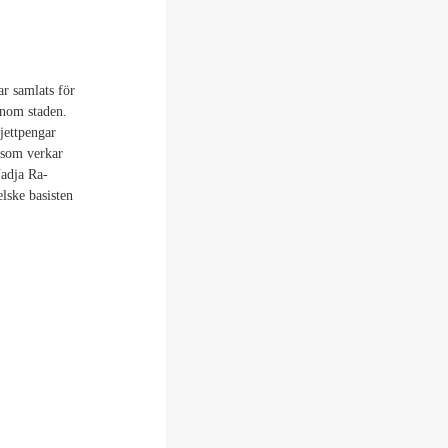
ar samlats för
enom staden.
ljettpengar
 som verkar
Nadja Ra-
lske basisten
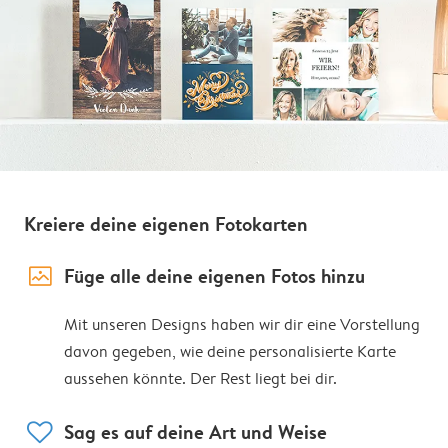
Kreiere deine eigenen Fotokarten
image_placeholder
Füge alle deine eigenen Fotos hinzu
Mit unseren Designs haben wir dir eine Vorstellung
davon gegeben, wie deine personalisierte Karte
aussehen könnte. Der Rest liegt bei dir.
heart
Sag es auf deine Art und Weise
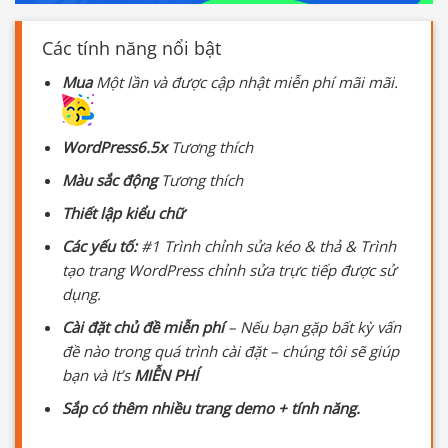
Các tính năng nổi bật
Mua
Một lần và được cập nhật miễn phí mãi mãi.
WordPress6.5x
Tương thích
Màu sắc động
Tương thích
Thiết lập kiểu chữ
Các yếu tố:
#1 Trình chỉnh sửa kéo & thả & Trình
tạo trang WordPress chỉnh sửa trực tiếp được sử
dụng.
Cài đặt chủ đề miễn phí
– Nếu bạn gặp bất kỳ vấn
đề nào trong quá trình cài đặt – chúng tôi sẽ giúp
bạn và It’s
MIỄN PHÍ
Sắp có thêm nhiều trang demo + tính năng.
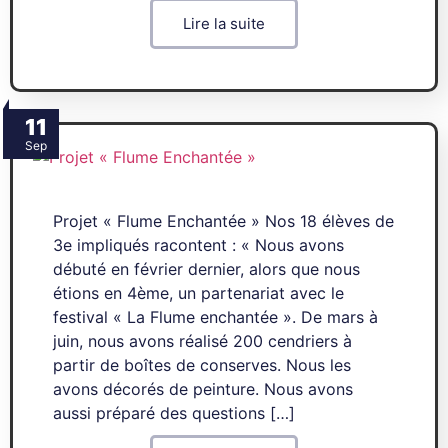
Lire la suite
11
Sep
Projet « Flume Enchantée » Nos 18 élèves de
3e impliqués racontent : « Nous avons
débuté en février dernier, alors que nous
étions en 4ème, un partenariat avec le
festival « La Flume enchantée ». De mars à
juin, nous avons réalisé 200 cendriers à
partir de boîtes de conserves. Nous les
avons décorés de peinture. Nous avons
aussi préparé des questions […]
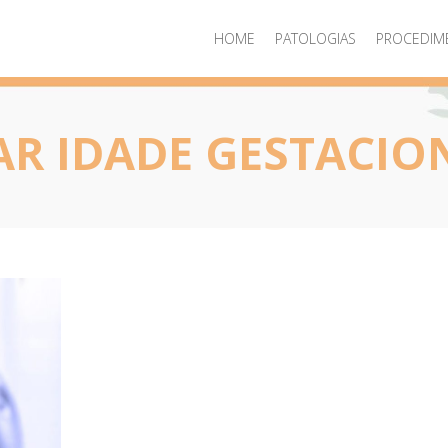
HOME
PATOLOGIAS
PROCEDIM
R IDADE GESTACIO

··········

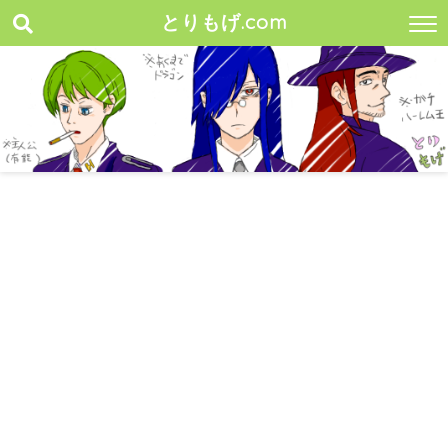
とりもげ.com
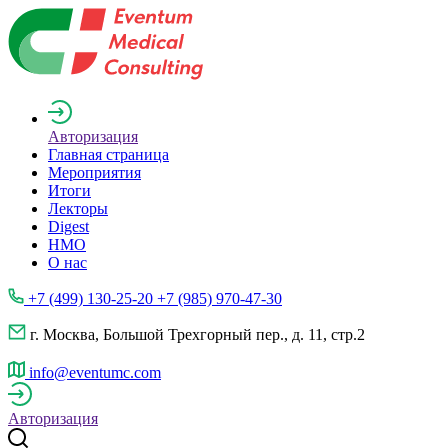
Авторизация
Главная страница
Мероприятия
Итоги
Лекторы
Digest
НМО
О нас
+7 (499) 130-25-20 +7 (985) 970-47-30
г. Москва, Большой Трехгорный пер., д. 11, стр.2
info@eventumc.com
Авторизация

··········

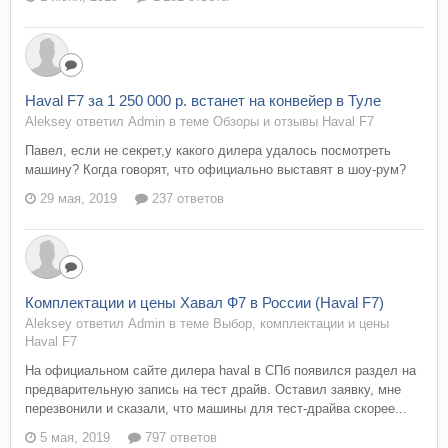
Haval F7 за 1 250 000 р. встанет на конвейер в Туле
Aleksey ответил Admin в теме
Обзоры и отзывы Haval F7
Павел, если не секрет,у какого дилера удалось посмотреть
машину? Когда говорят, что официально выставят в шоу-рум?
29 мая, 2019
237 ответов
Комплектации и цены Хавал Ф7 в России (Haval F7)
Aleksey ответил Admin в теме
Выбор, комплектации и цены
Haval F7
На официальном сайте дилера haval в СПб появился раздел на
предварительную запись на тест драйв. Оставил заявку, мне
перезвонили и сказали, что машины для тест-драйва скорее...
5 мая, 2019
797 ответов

··········

__YOUR ASSIGNMENT__. In the listing above, find the line with "lske basisten" and the line with "R IDADE GESTACIO". Set down exactly those lines and everything between them, skipping pictures.

__ANSWER TO THIS PROBLEM__.
lske basisten
Kreiere deine eigenen Fotokarten
image_placeholder
Füge alle deine eigenen Fotos hinzu
Mit unseren Designs haben wir dir eine Vorstellung
davon gegeben, wie deine personalisierte Karte
aussehen könnte. Der Rest liegt bei dir.
heart
Sag es auf deine Art und Weise
Các tính năng nổi bật
Mua
Một lần và được cập nhật miễn phí mãi mãi.
WordPress6.5x
Tương thích
Màu sắc động
Tương thích
Thiết lập kiểu chữ
Các yếu tố:
#1 Trình chỉnh sửa kéo & thả & Trình
tạo trang WordPress chỉnh sửa trực tiếp được sử
dụng.
Cài đặt chủ đề miễn phí
– Nếu bạn gặp bất kỳ vấn
đề nào trong quá trình cài đặt – chúng tôi sẽ giúp
bạn và It’s
MIỄN PHÍ
Sắp có thêm nhiều trang demo + tính năng.
Lire la suite
11
Sep
Projet « Flume Enchantée » Nos 18 élèves de
3e impliqués racontent : « Nous avons
débuté en février dernier, alors que nous
étions en 4ème, un partenariat avec le
festival « La Flume enchantée ». De mars à
juin, nous avons réalisé 200 cendriers à
partir de boîtes de conserves. Nous les
avons décorés de peinture. Nous avons
aussi préparé des questions […]
HOME
PATOLOGIAS
PROCEDIM
R IDADE GESTACIO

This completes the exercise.